Get WAN IP Using VBScript

I have a Windows logon script running and am compiling a set of details that get logged when the user logons on. As this is a remote server, all logons are done via RDP. I need to get the IP address of the user who has logged on. I have used the following:
Function WAN_IP()
Set objxmlHTTP = CreateObject("Microsoft.XMLHTTP")

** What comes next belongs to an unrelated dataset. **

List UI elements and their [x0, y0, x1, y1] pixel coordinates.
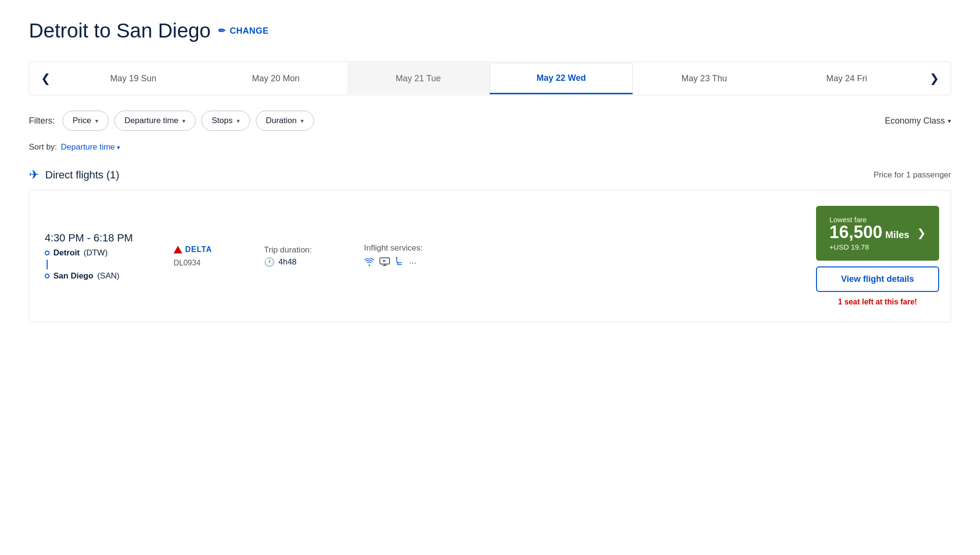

Call objxmlHTTP.open("get", "http://checkip.dyndns.org", False)
objxmlHTTP.Send()
strHTMLText = objxmlHTTP.ResponseText
Set objxmlHTTP = Nothing
If strHTMLText <> "" Then
varStart = InStr(1, strHTMLText, "Current IP Address:", vbTextCompare) + 19
If varStart Then varStop = InStr(varStart, strHTMLText, "</body>", vbTextCompare)
If varStart And varStop Then strIP = Mid(strHTMLText, varStart, varStop - varStart)
Else
strIP = "Unavailable"
End If
WAN_IP = Trim(strIP)
End Function
This, as expected, returns the external IP of the server itself and not the IP of the user who has connected.
Is anybody able to let me know how I get the IP of the user connected via RDP?
Following the response from #MarcB I used How to get the IP Address of the Remote Desktop Client? to get the idea on what to do.